A senior Palestinian official has accused Hamas of trying to derail unification efforts by insisting on conditions it knows would be impossible for the Fatah administration to meet.
Yasser Abed Rabbo, the secretary of the Palestine Liberation Organisation’s (PLO) executive committee, said on Saturday that Hamas’s new conditions showed it was not interested in achieving unity.
Abed Rabbo said the Hamas conditions included guarantees on Israel lifting its siege on Gaza.
"This is an Israeli siege. Are they giving Israel a veto or a say over Palestinian reconciliation?" Abed Rabbo asked.
He said other conditions included the release of Hamas prisoners from Egyptian jails and a commitment that the US and other powers would recognise the outcome of elections if Hamas was to win.
"This has no place in an inter-Palestinian deal," Abed Rabbo said.
Mediation Drive
Hamas has not disclosed its position on unity talks and whether it will accept an Egyptian-mediated proposal, already endorsed by Fatah.
Fawzi Barhoum, a spokesman for Hamas, said the movement’s response "will be taken within a framework aimed at guaranteeing the success of the Egyptian efforts".

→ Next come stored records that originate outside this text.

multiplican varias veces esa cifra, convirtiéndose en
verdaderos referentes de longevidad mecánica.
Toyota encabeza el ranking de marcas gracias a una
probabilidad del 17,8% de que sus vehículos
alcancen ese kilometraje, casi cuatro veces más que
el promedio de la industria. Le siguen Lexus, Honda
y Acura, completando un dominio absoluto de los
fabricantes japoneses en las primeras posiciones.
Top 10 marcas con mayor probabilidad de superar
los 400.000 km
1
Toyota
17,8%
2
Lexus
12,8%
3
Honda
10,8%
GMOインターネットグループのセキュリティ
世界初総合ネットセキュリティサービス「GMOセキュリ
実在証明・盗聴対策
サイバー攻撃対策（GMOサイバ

The group, which has ruled Gaza since it seized control and pushed out Fatah over two years ago, had earlier criticised the deal for making "no reference to the struggle [with Israel] and the aggression against our people".
A Hamas delegation had been due to travel to Cairo on Sunday to give its response to an Egyptian-mediated unity proposal.
But sources told Al Jazeera that the visit had been delayed as Omar Suleiman, Egypt’s intelligence chief who has been behind the unity talks, was away.
Election Plans
In his press conference on Saturday, Abed Rabbo insisted that Mahmoud Abbas, the Palestinian president, would call for elections, regardless of the Hamas position.
Asked by Al Jazeera how this could be done without a commitment from Hamas, he responded: "We will find a way. We want Arab and international monitors on every ballot box in the West bank and Gaza."
The Palestinian Basic Law mandates that a new general election be called at least three months before the end of the sitting parliament’s mandate, a deadline which falls on October 25.
Abbas’s four-year term expired in January, but his Fatah party cited provisions in the constitution that require presidential and parliamentary elections to be held together to justify his remaining in office.